Error converting Lora adapters: unrecognized tensor #3651

Closed Mortadha-abderrhim closed 1 year ago

Mortadha-abderrhim commented 1 year ago

Expected Behavior

Convert Lora adapters for Mistral to ggml using convert-lora-to-ggml.py Convert Lora adapters for LLama2 to ggml using convert-lora-to-ggml.py

Current Behavior

same error for both Mistral and LLama2 Error: unrecognized tensor base_model.model.lm_head.lora_A.weight

Environment and Context

Please provide detailed information about your computer setup. This is important in case the issue is not reproducible except for under certain specific conditions.

Failure Information (for bugs)

Here is the adapter_config: "inference_mode": true, "init_lora_weights": true, "layers_pattern": null, "layers_to_transform": null, "lora_alpha": 16, "lora_dropout": 0.05, "modules_to_save": null, "peft_type": "LORA", "r": 8, "rank_pattern": {}, "revision": null, "target_modules": [ "gate_proj", "q_proj", "k_proj", "o_proj", "v_proj", "down_proj", "up_proj", "lm_head" ], "task_type": "CAUSAL_LM" }

ayourtch commented 1 year ago

I got rid of the error with a following diff, but I just looked at how the layers are named elsewhere - I have no idea if what I have done is correct. However, the resulting LoRA adapter seems to take effect.

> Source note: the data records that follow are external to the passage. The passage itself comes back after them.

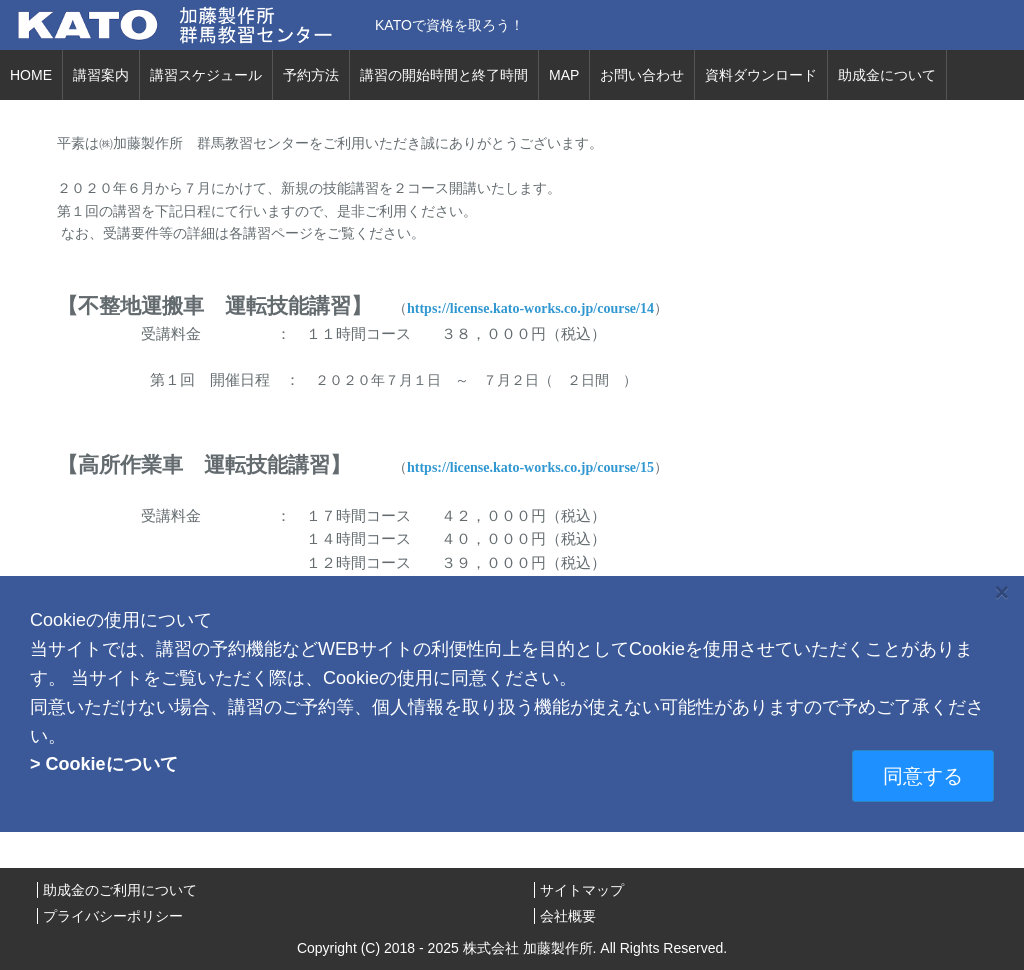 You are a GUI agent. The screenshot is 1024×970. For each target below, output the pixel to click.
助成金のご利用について (120, 890)
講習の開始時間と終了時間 (444, 75)
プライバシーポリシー (113, 916)
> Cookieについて (104, 764)
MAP (564, 75)
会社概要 (568, 916)
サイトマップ (582, 890)
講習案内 (101, 75)
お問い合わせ (642, 75)
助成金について (887, 75)
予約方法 (311, 75)
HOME (31, 75)
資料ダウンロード (761, 75)
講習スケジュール (206, 75) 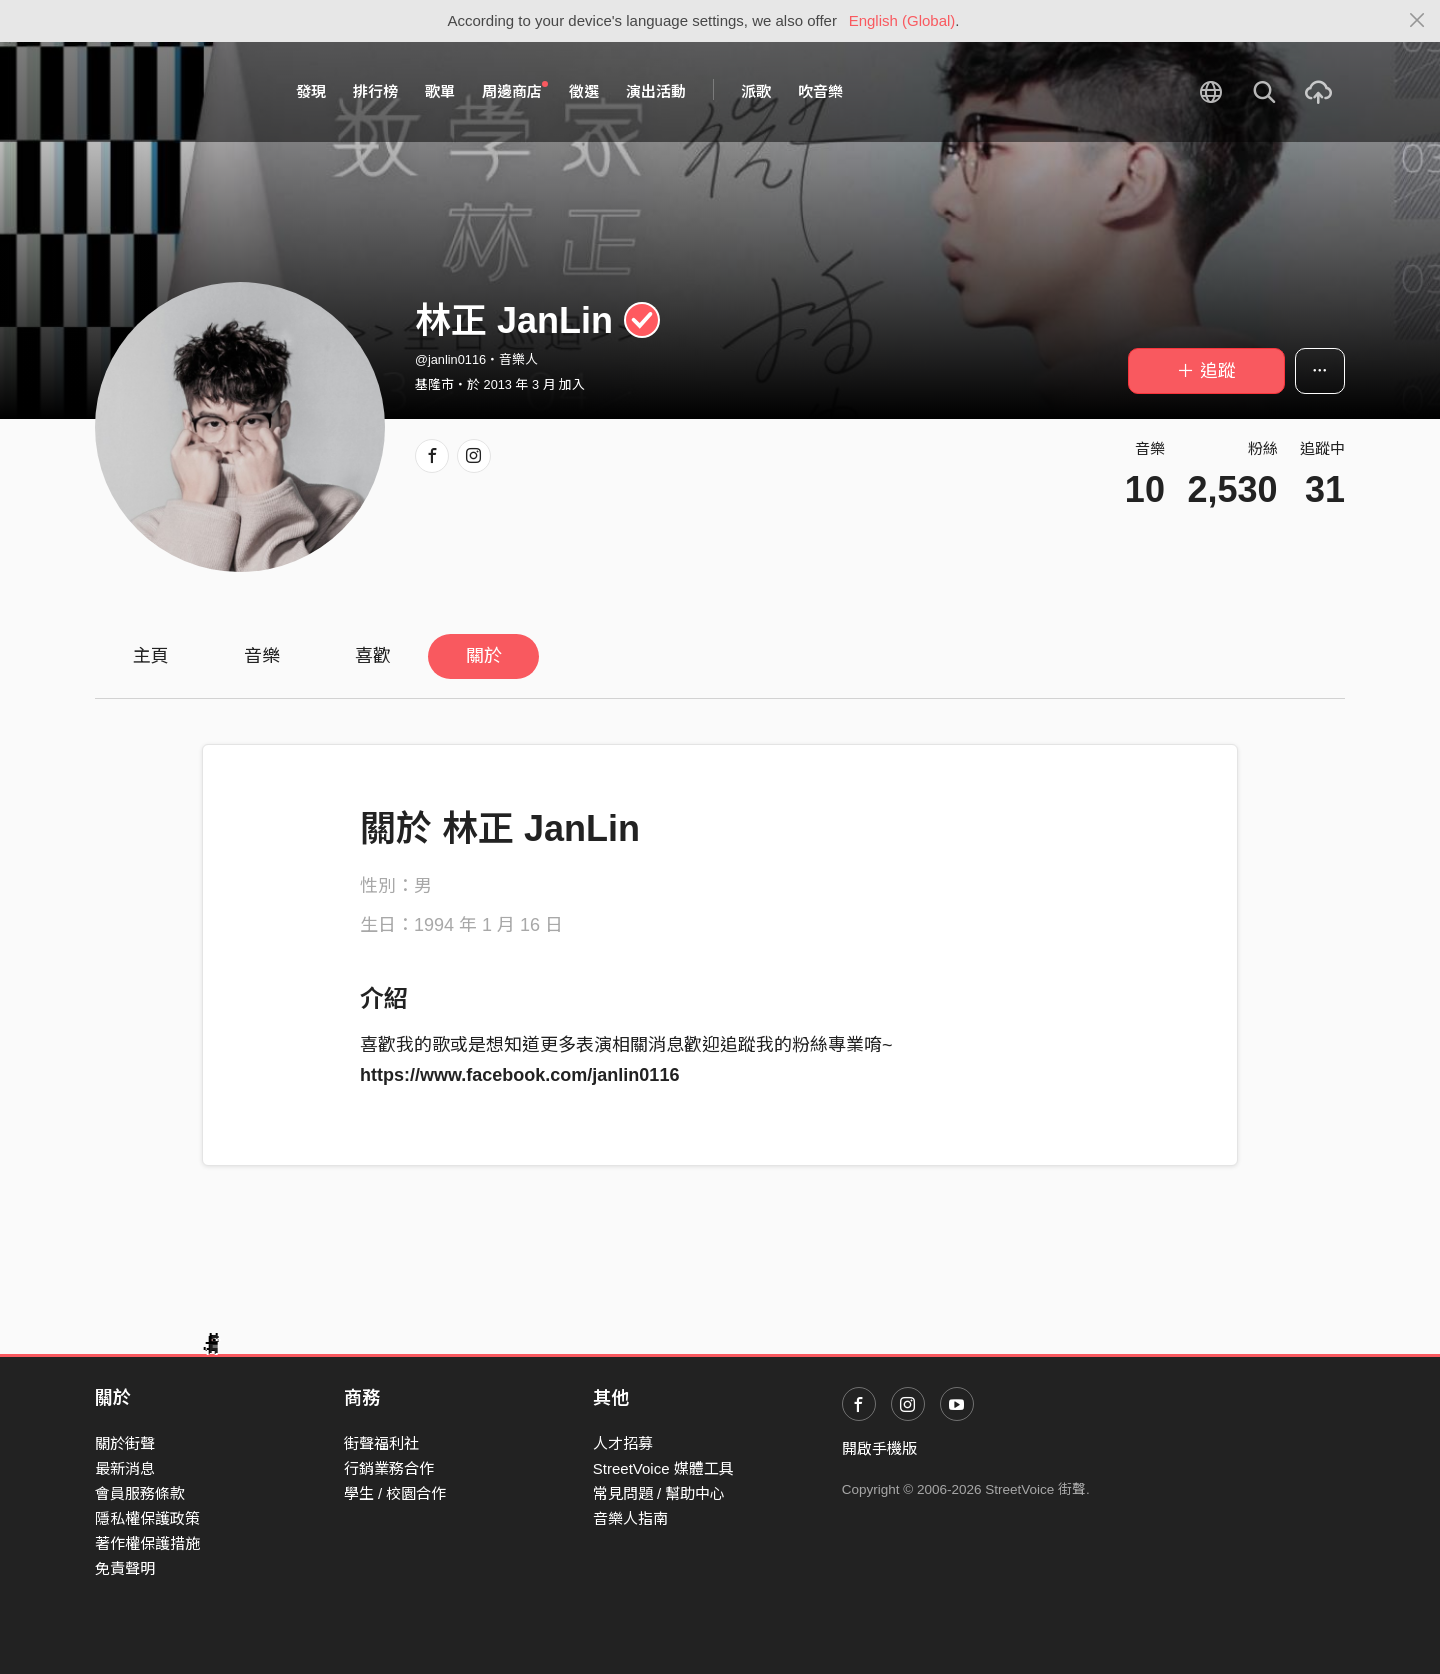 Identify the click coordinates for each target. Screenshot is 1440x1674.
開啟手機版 (879, 1448)
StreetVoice (177, 92)
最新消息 (125, 1468)
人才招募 (623, 1443)
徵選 (584, 91)
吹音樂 (820, 91)
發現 (311, 91)
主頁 (151, 656)
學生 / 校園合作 (395, 1493)
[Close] (1417, 21)
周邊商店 (515, 91)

diff --git a/convert-lora-to-ggml.py b/convert-lora-to-ggml.py
index a937410..e423056 100755
--- a/convert-lora-to-ggml.py
+++ b/convert-lora-to-ggml.py
@@ -44,8 +44,16 @@ def translate_tensor_name(t: str) -> str:
         )
         return output_string
     else:
-        print(f"Error: unrecognized tensor {t}")
-        sys.exit(1)
+        match = re.match("base_model.model.lm_head.lora_(A|B).weight", t)
+        if match:
+            lora_type = match.group(1)
+            output_string = (
+                f"output.weight.lora{lora_type}"
+            )
+            return output_string
+        else:
+            print(f"Error: unrecognized tensor {t}")
+            sys.exit(1)

 def write_file_header(fout: BinaryIO, params: dict[str, Any]) -> None:
Mortadha-abderrhim commented 1 year ago

It worked, thanks for the fix.

TahaYasinB commented 9 months ago

can @ayourtch you explain how to use the solution provided above ? I am new to this

ayourtch commented 9 months ago

In short - you replace the lines starting with “-“ with the lines starting with “+”. Mind you, I have very little idea of what I am doing there, just that it seemed to work for me when I tried it :-)